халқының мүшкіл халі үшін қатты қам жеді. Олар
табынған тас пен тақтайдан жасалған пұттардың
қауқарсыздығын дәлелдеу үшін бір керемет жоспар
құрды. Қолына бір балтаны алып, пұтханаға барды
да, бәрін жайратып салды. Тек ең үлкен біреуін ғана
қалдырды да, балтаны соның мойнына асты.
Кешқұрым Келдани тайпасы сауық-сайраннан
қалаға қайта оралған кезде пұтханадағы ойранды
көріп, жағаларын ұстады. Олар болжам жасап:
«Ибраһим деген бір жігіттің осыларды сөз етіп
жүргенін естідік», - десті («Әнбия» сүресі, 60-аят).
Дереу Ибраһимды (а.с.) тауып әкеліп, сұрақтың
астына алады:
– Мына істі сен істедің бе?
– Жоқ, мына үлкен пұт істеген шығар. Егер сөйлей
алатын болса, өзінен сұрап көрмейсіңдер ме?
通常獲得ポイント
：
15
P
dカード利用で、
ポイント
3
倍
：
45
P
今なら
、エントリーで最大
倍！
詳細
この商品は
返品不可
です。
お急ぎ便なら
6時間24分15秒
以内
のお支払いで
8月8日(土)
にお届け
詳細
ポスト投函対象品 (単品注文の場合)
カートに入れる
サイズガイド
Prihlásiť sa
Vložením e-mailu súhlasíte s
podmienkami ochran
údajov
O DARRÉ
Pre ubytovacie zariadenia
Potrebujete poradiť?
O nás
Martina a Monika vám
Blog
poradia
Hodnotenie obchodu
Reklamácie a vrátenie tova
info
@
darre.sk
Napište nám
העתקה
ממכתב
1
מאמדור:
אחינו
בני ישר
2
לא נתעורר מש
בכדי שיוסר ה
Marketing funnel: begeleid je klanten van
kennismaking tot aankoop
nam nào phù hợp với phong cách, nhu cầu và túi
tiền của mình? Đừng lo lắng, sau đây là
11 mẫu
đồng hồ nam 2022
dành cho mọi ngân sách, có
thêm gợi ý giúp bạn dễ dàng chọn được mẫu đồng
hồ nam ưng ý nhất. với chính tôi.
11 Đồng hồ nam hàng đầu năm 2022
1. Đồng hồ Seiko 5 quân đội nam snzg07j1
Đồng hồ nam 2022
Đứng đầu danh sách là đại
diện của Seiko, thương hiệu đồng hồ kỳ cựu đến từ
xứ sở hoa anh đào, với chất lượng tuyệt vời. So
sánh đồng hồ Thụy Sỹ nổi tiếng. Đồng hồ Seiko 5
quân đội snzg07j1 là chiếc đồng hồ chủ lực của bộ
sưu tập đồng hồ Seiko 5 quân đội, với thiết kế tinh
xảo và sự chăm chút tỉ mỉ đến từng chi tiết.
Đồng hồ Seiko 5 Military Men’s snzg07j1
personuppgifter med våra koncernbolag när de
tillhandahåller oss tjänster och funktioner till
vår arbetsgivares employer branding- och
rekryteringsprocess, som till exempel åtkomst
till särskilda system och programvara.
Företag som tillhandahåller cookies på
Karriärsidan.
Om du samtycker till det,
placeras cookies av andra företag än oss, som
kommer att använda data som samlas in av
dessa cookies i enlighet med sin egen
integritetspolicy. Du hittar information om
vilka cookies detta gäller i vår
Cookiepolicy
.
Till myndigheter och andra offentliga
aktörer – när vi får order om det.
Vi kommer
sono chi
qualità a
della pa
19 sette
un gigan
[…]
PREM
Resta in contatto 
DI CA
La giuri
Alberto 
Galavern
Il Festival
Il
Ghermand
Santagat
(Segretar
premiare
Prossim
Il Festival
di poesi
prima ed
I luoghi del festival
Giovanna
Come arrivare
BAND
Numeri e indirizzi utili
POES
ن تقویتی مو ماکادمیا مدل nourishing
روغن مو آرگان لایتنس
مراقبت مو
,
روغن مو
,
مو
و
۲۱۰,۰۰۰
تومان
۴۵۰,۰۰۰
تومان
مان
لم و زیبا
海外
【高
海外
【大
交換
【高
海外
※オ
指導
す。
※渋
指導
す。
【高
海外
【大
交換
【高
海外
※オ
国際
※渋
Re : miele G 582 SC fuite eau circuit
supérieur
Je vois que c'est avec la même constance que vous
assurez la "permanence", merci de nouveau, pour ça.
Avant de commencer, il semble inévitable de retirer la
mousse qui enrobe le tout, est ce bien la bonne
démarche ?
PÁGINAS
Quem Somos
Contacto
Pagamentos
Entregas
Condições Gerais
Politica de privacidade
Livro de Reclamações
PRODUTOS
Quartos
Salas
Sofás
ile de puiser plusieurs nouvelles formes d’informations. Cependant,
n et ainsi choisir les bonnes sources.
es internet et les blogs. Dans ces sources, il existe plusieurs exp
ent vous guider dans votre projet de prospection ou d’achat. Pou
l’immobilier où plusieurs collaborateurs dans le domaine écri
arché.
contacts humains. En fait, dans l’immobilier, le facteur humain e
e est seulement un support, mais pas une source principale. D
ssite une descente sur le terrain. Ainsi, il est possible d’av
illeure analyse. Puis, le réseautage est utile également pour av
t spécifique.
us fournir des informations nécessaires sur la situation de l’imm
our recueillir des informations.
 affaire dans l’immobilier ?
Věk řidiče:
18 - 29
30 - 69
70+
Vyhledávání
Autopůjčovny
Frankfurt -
########################################
## Task description
Each line from the top of the records through the one with "қалдырды да, балтаны соның мойнына асты." should be returned exactly. Leave out everything else.

## Reply to the task
халқының мүшкіл халі үшін қатты қам жеді. Олар
табынған тас пен тақтайдан жасалған пұттардың
қауқарсыздығын дәлелдеу үшін бір керемет жоспар
құрды. Қолына бір балтаны алып, пұтханаға барды
да, бәрін жайратып салды. Тек ең үлкен біреуін ғана
қалдырды да, балтаны соның мойнына асты.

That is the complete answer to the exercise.